[Math] Why not ban nested quantifiers over the same variable

first-order-logiclogicnatural-deductionpredicate-logic

People seem to think (1, 2, 3) that a wff can have nested quantifiers over the same variable, e.g., $\forall x(Px \wedge \exists x Qx)$.

However, consider the following argument:

  1. $\forall x \exists y Pxy$ (Premise)
  2. $\exists y P\hat{x}y$ (1, $\forall$E)
  3. $\forall y \exists y Pyy$ (2, $\forall$I)

This is clearly not valid, but what is wrong with it?
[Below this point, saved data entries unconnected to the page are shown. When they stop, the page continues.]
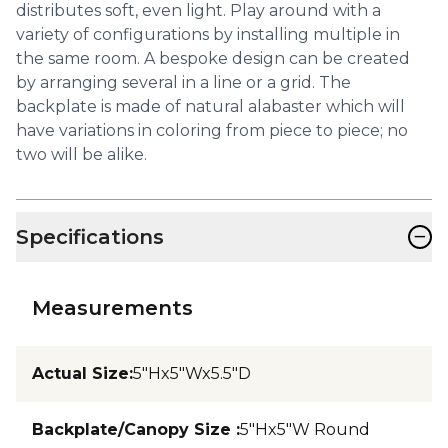
distributes soft, even light. Play around with a
variety of configurations by installing multiple in
the same room. A bespoke design can be created
by arranging several in a line or a grid. The
backplate is made of natural alabaster which will
have variations in coloring from piece to piece; no
two will be alike.
−
Specifications
Measurements
Actual Size
:
5"Hx5"Wx5.5"D
Backplate/Canopy Size
:
5"Hx5"W Round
According to wikipedia, the application of $\forall$I is wrong because $y$ occurs in 2.

Here is another invalid argument:

  1. $\forall x Pxc$ (Premise)
  2. $\exists x \forall x Pxx$ (1, $\exists$I)
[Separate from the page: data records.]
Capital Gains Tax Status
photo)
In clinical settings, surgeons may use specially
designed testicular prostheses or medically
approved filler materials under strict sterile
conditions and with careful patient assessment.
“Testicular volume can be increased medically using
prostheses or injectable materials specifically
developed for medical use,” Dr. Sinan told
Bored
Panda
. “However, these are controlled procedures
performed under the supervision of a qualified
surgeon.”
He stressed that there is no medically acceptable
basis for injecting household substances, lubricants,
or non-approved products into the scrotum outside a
This is considered invalid for a similar reason: the application of $\exists$I is wrong because $x$ occurs in 1.

But we wouldn't need these restrictions if we just banned nested quantifiers over the same variable. This seems like a simpler rule and we're not losing any expressive power. Does anyone set up predicate logic this way?

Best Answer

It could be done, as described in the other answers.

But it would not make capture-avoiding substitution easier to define, so there's no real benefit.

On the other hand, we would lose the sometimes useful property that a sentence can be substituted into any context without needing to look inside it.

It would also be more difficult to define local rewrites of a formula that introduce a new variable and its quantifier somewhere in the parse tree. Instead of just looking down from the new quantifier's location to make sure it won't capture anything we'd also need to look up to make sure it won't shadow anything. Needing to "look in both directions" might heavily complicate the structure of an inductive definition.